Les FTN des pays périphériques autres que les nouveaux pays industriels (ou celles de ces pays, mais moins performantes) relèvent moins d’une logique d’expansion du capital similaire à celle des firmes des Centres. Elles investissent pour l’essentiel dans d’autres pays périphériques, elles tirent un avantage spécifique de technologies intensives en travail, de productions à petite échelle, d’innovations dans des procédés n’intéressant pas les pays centraux (moteur à alcool, utilisations industrielles de la bagasse de canne à sucre, etc.), d’une capacité à travailler dans un environnement culturel, ethnique et linguistique différent. Elles proposent souvent des solutions adaptées à des marchés « pauvres », de petite taille et à main-d’œuvre abondante et à bon marché. D’aucuns ont voulu y voir une base possible de coopération Sud-Sud. Mais, attention, même si elles sont plus adaptées au contexte des pays périphériques, ces firmes n’en restent pas moins des FTN, à la recherche de rentabilité ou de possibilités d’accumulation du capital (privé ou public). Enfin, les dirigeants et administrateurs des FTN périphériques ont en général des relations étroites avec ceux des FTN centrales (notamment des sièges dans leurs conseils d’administration, et réciproquement). Doit-on en tirer la conclusion, comme Sklair & Robbins, que la réalité de bourgeoisies nationales liées à un Etat développementiste est aujourd’hui remplacée dans les Périphéries par l’intégration des dirigeants des FTN du Tiers Monde à une classe capitaliste mondiale ? Peut-être pas. En revanche, l’existence même des FTN périphériques, surtout celles des pays émergents, est un indice faisant penser que la mondialisation du capital, naguère cantonnée à la Triade (Europe, Amérique du Nord, Japon), est en train d’englober la frange la plus industrialisée des Périphéries, spécialement en Asie, voire dans quelques pays d’Amérique latine.
Notes:
* Professeur à l’Université de Paris 1.
[1] Dans Profits et structures du capitalisme mondial, Calmann-Lévy, Paris.
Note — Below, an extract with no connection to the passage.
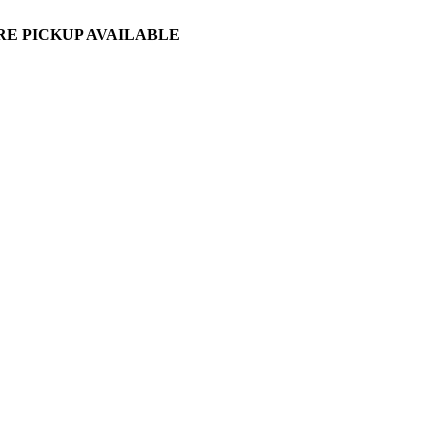
ORE PICKUP AVAILABLE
[2] Stratégie décrite entre autres dans W. Andreff, Les multinationales globales, « Repères » n° 187, 2e éd., La Découverte, Paris, 2003.
[3] Cette idée est développée dans W. Andreff, « La déterritorialisation des multinationales: firmes globales et firmes-réseaux », in B. Badie, M.C. Smouts, (dir.), L’international sans territoire, Cultures & Conflits, n° 21/22, L’Harmattan, Paris, 1996.
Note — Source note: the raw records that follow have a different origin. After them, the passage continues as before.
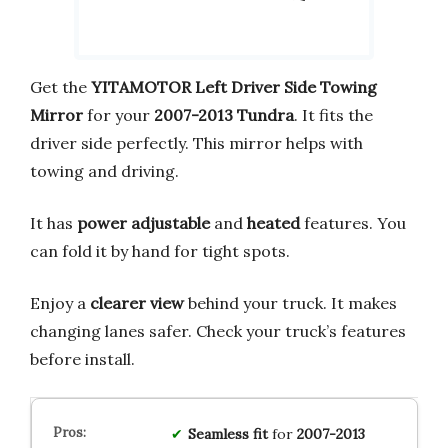
Get the
YITAMOTOR Left Driver Side Towing
Mirror
for your
2007-2013 Tundra
. It fits the
driver side perfectly. This mirror helps with
towing and driving.
It has
power adjustable
and
heated
features. You
can fold it by hand for tight spots.
Enjoy a
clearer view
behind your truck. It makes
changing lanes safer. Check your truck’s features
before install.
Seamless fit
for
2007-2013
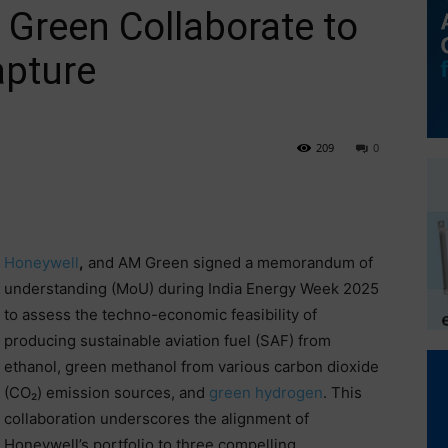
Green Collaborate to
apture
209
0
Honeywell
,
and AM Green signed a memorandum of
understanding (MoU) during India Energy Week 2025
to assess the techno-economic feasibility of
producing sustainable aviation fuel (SAF) from
ethanol, green methanol from various carbon dioxide
(CO₂) emission sources, and
green hydrogen
. This
collaboration underscores the alignment of
Honeywell’s portfolio to three compelling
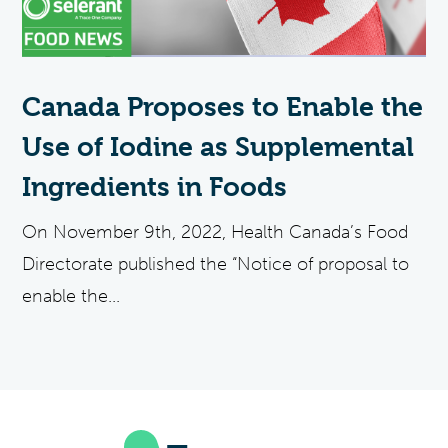
Canada Proposes to Enable the
Use of Iodine as Supplemental
Ingredients in Foods
On November 9th, 2022, Health Canada’s Food
Directorate published the “Notice of proposal to
enable the...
[4] Cette analyse est élaborée dans W. Andreff, « Peut-on empêcher la surenchère des politiques d’attractivité à l’égard des multinationales ? », in A. Bouët, J. Le Cacheux, (dir.), Globalisation et politiques économiques : les marges de manoeuvre, Economica, Paris, 1999 et W. Andreff, « La restructuration stratégique des firmes multinationales et l’Etat “mondialisateur” », in J. Laroche, (dir.), Mondialisation et gouvernance mondiale, Presses Universitaires de France, Paris, 2003.
[5] Voir M. Rainelli, « La firme multinationale dans la nouvelle économie industrielle internationale », Economie rurale, 231, 1996.
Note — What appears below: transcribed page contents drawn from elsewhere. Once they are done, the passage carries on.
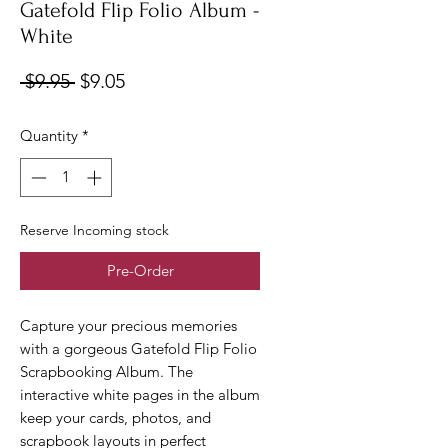
Gatefold Flip Folio Album -
White
Regular
Sale
 $9.95 
$9.05
Price
Price
Quantity
*
Reserve Incoming stock
Pre-Order
Capture your precious memories
with a gorgeous Gatefold Flip Folio
Scrapbooking Album. The
interactive white pages in the album
keep your cards, photos, and
scrapbook layouts in perfect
[6] W. Andreff, « L’ouverture du Tiers Monde socialiste aux investissements directs étrangers », in M. Humbert (dir.), Investissement international et dynamique de l’économie mondiale, Economica, Paris, 1991.
[7] L. Sklair, P.T. Robbins, « Global capitalism and major corporations from the Third World », Third World Quarterly, 23 (1), 2002.